Intro to Epidemiology Study Types

Virtual Library: Medicine and Health: Epidemiology

EPIDEMIOLOGY - WORLD HEALTH ORGANIZATION

EPI1-

Empowering people

In an equal rights society, every citizen ought to be empowered to take part in decisions affecting her or his health and, through democratic processes, in deliberations concerning the health of the population. This can come about through information, conditioning, or education. There are innumerable sources of information: newspapers, magazines, books, television, and, most prominently, the Internet. There are close to 100,000 sites on the Web dealing with health matters and a major issue is the accuracy of the information. Studies are being done to measure the risk of encountering inaccurate sources, and private and public accreditation systems are being developed.

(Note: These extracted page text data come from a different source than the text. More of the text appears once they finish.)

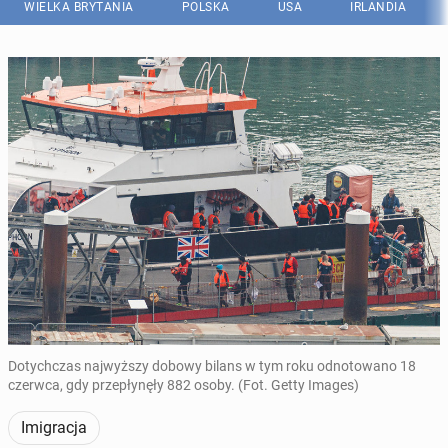
WIELKA BRYTANIA
POLSKA
USA
IRLANDIA
Dotychczas najwyższy dobowy bilans w tym roku odnotowano 18
czerwca, gdy przepłynęły 882 osoby. (Fot. Getty Images)
Imigracja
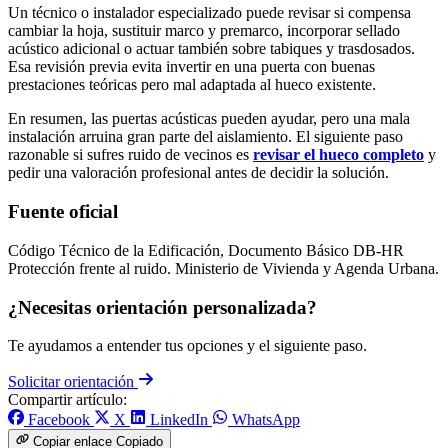
Un técnico o instalador especializado puede revisar si compensa
cambiar la hoja, sustituir marco y premarco, incorporar sellado
acústico adicional o actuar también sobre tabiques y trasdosados.
Esa revisión previa evita invertir en una puerta con buenas
prestaciones teóricas pero mal adaptada al hueco existente.
En resumen, las puertas acústicas pueden ayudar, pero una mala
instalación arruina gran parte del aislamiento. El siguiente paso
razonable si sufres ruido de vecinos es
revisar el hueco completo
y
pedir una valoración profesional antes de decidir la solución.
Fuente oficial
Código Técnico de la Edificación, Documento Básico DB-HR
Protección frente al ruido. Ministerio de Vivienda y Agenda Urbana.
¿Necesitas orientación personalizada?
Te ayudamos a entender tus opciones y el siguiente paso.
Solicitar orientación
Compartir artículo:
Facebook
X
LinkedIn
WhatsApp
Copiar enlace
Copiado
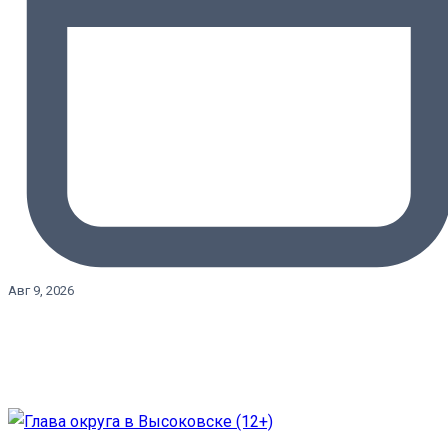
Авг 9, 2026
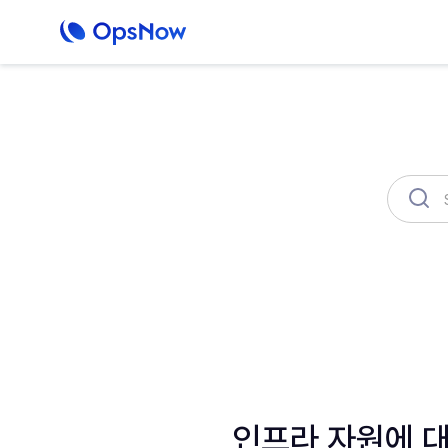
OpsNow Finops Plus
AutoSavi
인프라 자원에 대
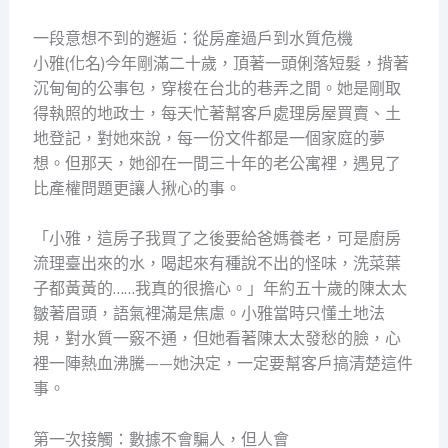
一段意想不到的邂逅：從房產過戶到水質危機
小雅(化名)今年剛滿二十歲，頂著一頭俐落短髮，揹著
沉甸甸的公事包，穿梭在台北的巷弄之間。她是剛取
得執照的地政士，每天忙著幫客戶處理房屋買賣、土
地登記，對她來說，每一份文件都是一個家庭的夢
想。但那天，她卻在一間三十年的老公寓裡，遇見了
比產權問題更讓人揪心的事。
「小雅，這房子我買了之後要給爸媽養老，可是廚房
流理臺出來的水，喝起來有種說不出的怪味，洗菜葉
子都黃黃的……我真的很擔心。」年約五十歲的陳太太
皺著眉頭，語氣裡滿是焦慮。小雅當時只懂土地法
規，對水質一竅不通，但她看著陳太太發愁的臉，心
裡一陣熱血沸騰——她決定，一定要幫客戶搞清楚這件
事。
第一次接觸：數據不會騙人，但人會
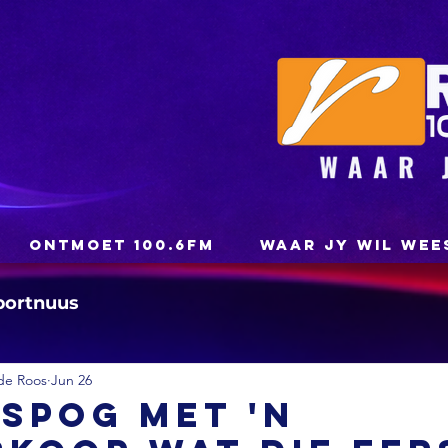
ONTMOET 100.6FM
WAAR JY WIL WEE
portnuus
de Roos
Jun 26
 spog met 'n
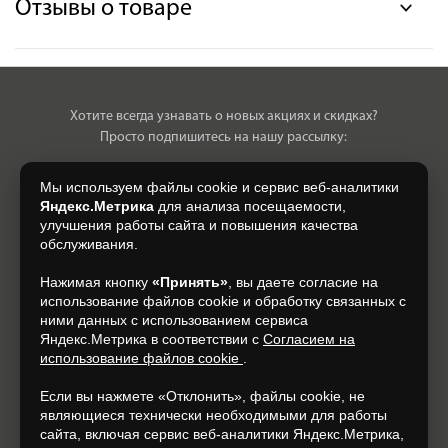
Отзывы о товаре
Хотите всегда узнавать о новых акциях и скидках?
Просто подпишитесь на нашу рассылку:
Мы используем файлы cookie и сервис веб-аналитики
Яндекс.Метрика
для анализа посещаемости,
улучшения работы сайта и повышения качества
Нажимая на кнопку, я даю свое согласие на обработку моих
обслуживания.
персональных данных, на условиях и для целей, определенных в
Согласии на обработку персональных данных
.
Нажимая кнопку
«Принять»
, вы даете согласие на
использование файлов cookie и обработку связанных с
Подписаться
ними данных с использованием сервиса
Яндекс.Метрика в соответствии с
Согласием на
использование файлов cookie
.
+7 (930) 305-85-90
Если вы нажмете «Отклонить», файлы cookie, не
являющиеся технически необходимыми для работы
сайта, включая сервис веб-аналитики Яндекс.Метрика,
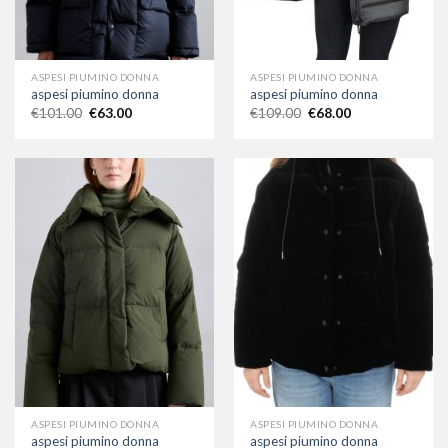
ASPESI PIUMINO DONNA
ASPESI PIUMINO DONNA
aspesi piumino donna
aspesi piumino donna
€
101.00
€
63.00
€
109.00
€
68.00
ASPESI PIUMINO DONNA
ASPESI PIUMINO DONNA
aspesi piumino donna
aspesi piumino donna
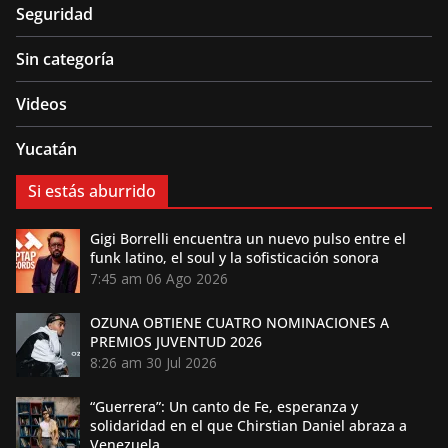
Seguridad
Sin categoría
Videos
Yucatán
Si estás aburrido
Gigi Borrelli encuentra un nuevo pulso entre el
funk latino, el soul y la sofisticación sonora
7:45 am
06 Ago 2026
OZUNA OBTIENE CUATRO NOMINACIONES A
PREMIOS JUVENTUD 2026
8:26 am
30 Jul 2026
“Guerrera”: Un canto de Fe, esperanza y
solidaridad en el que Chirstian Daniel abraza a
Venezuela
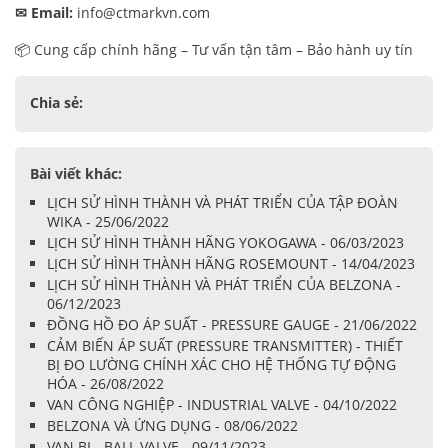
✉
Email:
info@ctmarkvn.com
📦 Cung cấp chính hãng – Tư vấn tận tâm – Bảo hành uy tín
Chia sẻ:
Bài viết khác:
LỊCH SỬ HÌNH THÀNH VÀ PHÁT TRIỂN CỦA TẬP ĐOÀN
WIKA - 25/06/2022
LỊCH SỬ HÌNH THÀNH HÃNG YOKOGAWA - 06/03/2023
LỊCH SỬ HÌNH THÀNH HÃNG ROSEMOUNT - 14/04/2023
LỊCH SỬ HÌNH THÀNH VÀ PHÁT TRIỂN CỦA BELZONA -
06/12/2023
ĐỒNG HỒ ĐO ÁP SUẤT - PRESSURE GAUGE - 21/06/2022
CẢM BIẾN ÁP SUẤT (PRESSURE TRANSMITTER) - THIẾT
BỊ ĐO LƯỜNG CHÍNH XÁC CHO HỆ THỐNG TỰ ĐỘNG
HÓA - 26/08/2022
VAN CÔNG NGHIỆP - INDUSTRIAL VALVE - 04/10/2022
BELZONA VÀ ỨNG DỤNG - 08/06/2022
VAN BI - BALL VALVE - 09/11/2023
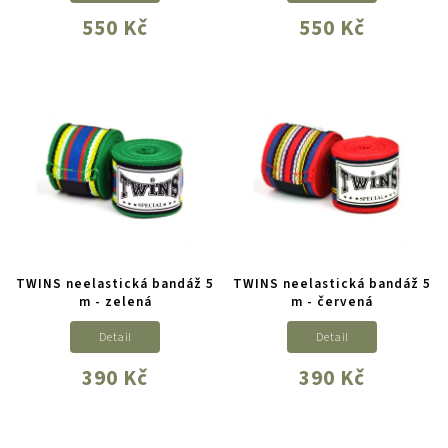
550 Kč
550 Kč
TWINS neelastická bandáž 5
TWINS neelastická bandáž 5
m - zelená
m - červená
Detail
Detail
390 Kč
390 Kč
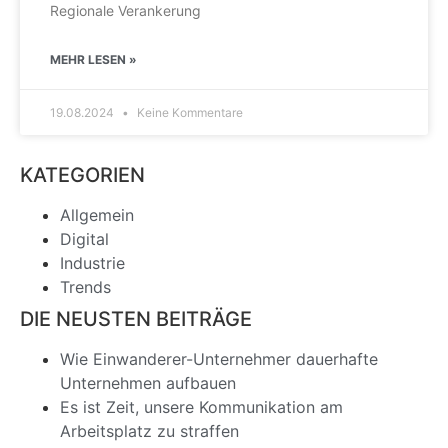
Regionale Verankerung
MEHR LESEN »
19.08.2024
Keine Kommentare
KATEGORIEN
Allgemein
Digital
Industrie
Trends
DIE NEUSTEN BEITRÄGE
Wie Einwanderer-Unternehmer dauerhafte
Unternehmen aufbauen
Es ist Zeit, unsere Kommunikation am
Arbeitsplatz zu straffen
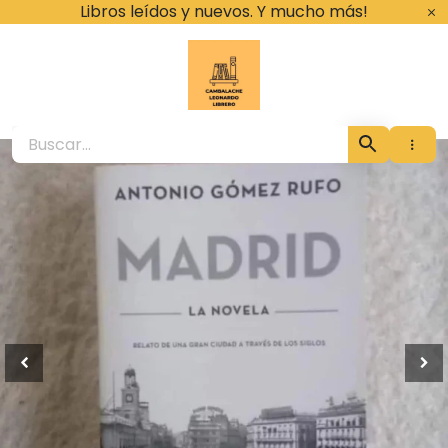
Ir
Libros leídos y nuevos. Y mucho más!
al
contenido
Cambalache Leona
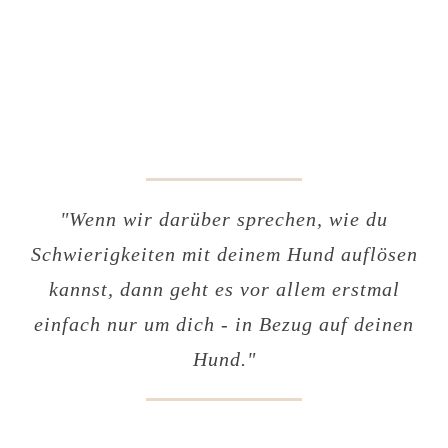
Sie sehen gerade einen Platzhalterinhalt von
YouTube
. Um
auf den eigentlichen Inhalt zuzugreifen, klicken Sie auf die
Schaltfläche unten. Bitte beachten Sie, dass dabei Daten an
Drittanbieter weitergegeben werden.
"Wenn wir darüber sprechen, wie du
Mehr Informationen
Schwierigkeiten mit deinem Hund auflösen
Inhalt entsperren
kannst, dann geht es vor allem erstmal
Erforderlichen Service akzeptieren und Inhalte entsperren
einfach nur um dich - in Bezug auf deinen
Hund."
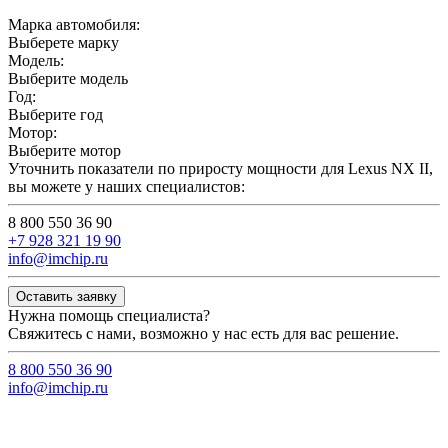
Марка автомобиля:
Выберете марку
Модель:
Выберите модель
Год:
Выберите год
Мотор:
Выберите мотор
Уточнить показатели по приросту мощности для Lexus NX II,
вы можете у наших специалистов:
8 800 550 36 90
+7 928 321 19 90
info@imchip.ru
Оставить заявку
Нужна помощь специалиста?
Свяжитесь с нами, возможно у нас есть для вас решение.
8 800 550 36 90
info@imchip.ru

Almost everybody with access to the Web searches it occasionally or regularly on health, usually in relation to actual or possible health problems. Texts found for this reason or for curiosity or cultural interest need to be interpreted in the light of two considerations. First, most descriptions are inherently probabilistic, based as they must be on risks and rates of success of a preventive measure or of a treatment, or rates and risks of harm from side effects of a drug, from an unhealthy food, or from smoking marijuana, say.

Second, the presentation is usually influenced by who is providing the information and for what declared or implicit purpose. It may be impartial and strictly to the point or framed in a wider educational context (as the guidance for the wider public of the National Institute for Health and Clinical Excellence in the UK), or it may instead lean towards propaganda to condition people to buy and use some product often by heightening worries about health.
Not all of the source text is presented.